This notebook builds a dimensional Data Lakehouse that integrates country level data from multiple sources to support historical analysis and aggregation. Data is extracted from a relational MySQL database,  MongoDB, and CSV files, then cleaned, standardized, and combined using  Spark. The project creates a couple dimension tables including country, city, language, date, and income group, along with a fact table that stores country indicators over time such as internet usage, health index, mobile subscriptions, and physician density. These tables are designed to support analytical queries that summarize trends by year, continent, and income group. The final output of the notebook is a  populated lakehouse schema and example queries that show how the data can be used for post hoc analysis


In [41]:
import findspark
findspark.init()

import os
import json
import builtins
import pymongo
import certifi

from pyspark import SparkConf
from pyspark.sql import SparkSession
from pyspark.sql.functions import (
    col, to_date, date_format, year, quarter, month, dayofmonth, weekofyear,
    lower, trim, regexp_replace, lit
)

mysql_args = {
    "host_name": "localhost",
    "port": "3306",
    "db_name": "world",
    "conn_props": {
        "user": "root",
        "password": "Aryal123@",##fake password
        "driver": "com.mysql.cj.jdbc.Driver"
    }
}

mongodb_args = {
    "cluster_location": "atlas",
    "user_name": "snehaaryal58_db_user",
    "password": "v30J4C6N3WXTHABr",
    "cluster_name": "worldcluster",
    "cluster_subnet": "hdrff8i",
    "db_name": "world_side",
    "collection": "",
    "null_column_threshold": 0.5
}

In [42]:
def get_mongo_uri(args):
    return f"mongodb+srv://{args['user_name']}:{args['password']}@{args['cluster_name']}.{args['cluster_subnet']}.mongodb.net/"

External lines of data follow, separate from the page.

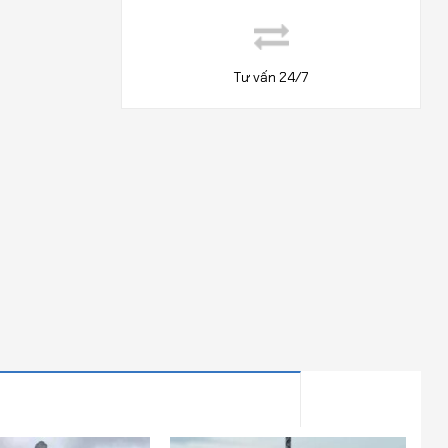
Tư vấn 24/7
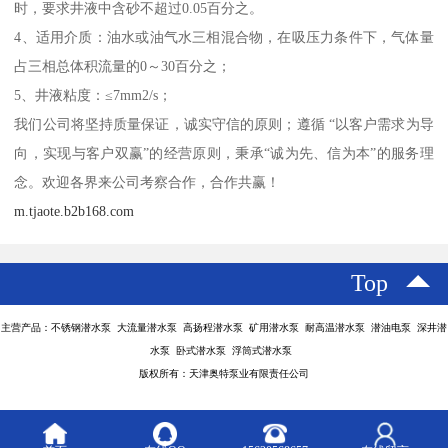
时，要求井液中含砂不超过0.05百分之。
4、适用介质：油水或油气水三相混合物，在吸压力条件下，气体量
占三相总体积流量的0～30百分之；
5、井液粘度：≤7mm2/s；
我们公司将坚持质量保证，诚实守信的原则；遵循 “以客户需求为导
向，实现与客户双赢”的经营原则，秉承“诚为先、信为本”的服务理
念。欢迎各界来公司考察合作，合作共赢！
m.tjaote.b2b168.com
Top
主营产品：不锈钢潜水泵 大流量潜水泵 高扬程潜水泵 矿用潜水泵 耐高温潜水泵 潜油电泵 深井潜
水泵 卧式潜水泵 浮筒式潜水泵
版权所有：天津奥特泵业有限责任公司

threads = builtins.max(1, int(os.cpu_count() / 2))

sparkConf = (
    SparkConf()
    .setAppName("World Lakehouse Local")
    .setMaster(f"local[{threads}]")
    .set("spark.jars.packages", "mysql:mysql-connector-java:8.0.33,org.mongodb.spark:mongo-spark-connector_2.12:3.0.1")
    .set("spark.mongodb.input.uri", get_mongo_uri(mongodb_args))
    .set("spark.mongodb.output.uri", get_mongo_uri(mongodb_args))
    .set("spark.sql.shuffle.partitions", str(threads))
    .set("spark.sql.warehouse.dir", os.path.abspath("spark-warehouse"))
)

spark = SparkSession.builder.config(conf=sparkConf).enableHiveSupport().getOrCreate()
spark.sparkContext.setLogLevel("ERROR")

spark.sql("DROP DATABASE IF EXISTS world_dlh CASCADE")
spark.sql("CREATE DATABASE world_dlh")
spark.sql("USE world_dlh")

def get_mysql_df(sql_query: str):
    jdbc_url = f"jdbc:mysql://{mysql_args['host_name']}:{mysql_args['port']}/{mysql_args['db_name']}"
    return (
        spark.read.format("jdbc")
        .option("url", jdbc_url)
        .option("driver", mysql_args["conn_props"]["driver"])
        .option("user", mysql_args["conn_props"]["user"])
        .option("password", mysql_args["conn_props"]["password"])
        .option("query", sql_query)
        .load()
    )

spark.sql("SHOW DATABASES").show(200, truncate=False)
spark.sql("SHOW TABLES").show(200, truncate=False)
df_test = get_mysql_df("SELECT Code, Name, Continent FROM country LIMIT 5")
df_test.show(5, truncate=False)

+---------+
|namespace|
+---------+
|default  |
|world_dlh|
+---------+

+---------+------------+-----------+
|namespace|tableName   |isTemporary|
+---------+------------+-----------+
|         |stg_city    |true       |
|         |stg_country |true       |
|         |stg_income  |true       |
|         |stg_language|true       |
+---------+------------+-----------+

+----+----------------------------------------------------+-------------+
|Code|Name                                                |Continent    |
+----+----------------------------------------------------+-------------+
|ABW |Aruba                                               |North America|
|AFG |Afghanistan                                         |Asia         |
|AGO |Angola                                              |Africa       |
|AIA |Anguilla                                            |North America|
|ALB |Albania                                             |Europe       |
+----+--------------------------------

The dim_country table is built from the MySQL country table

In [43]:
df_country = get_mysql_df("""
SELECT
  Code AS country_code,
  Name AS country_name,
  Continent AS continent,
  Region AS region,
  SurfaceArea AS surface_area,
  IndepYear AS indep_year,
  Population AS population,
  LifeExpectancy AS life_expectancy,
  GNP AS gnp,
  GNPOld AS gnp_old,
  LocalName AS local_name,
  GovernmentForm AS government_form,
  HeadOfState AS head_of_state,
  Capital AS capital_city_id,
  Code2 AS country_code2
FROM country
""")

df_country = df_country.withColumn("region_norm", lower(trim(regexp_replace(col("region"), r"\s+", " "))))
df_country.createOrReplaceTempView("stg_country")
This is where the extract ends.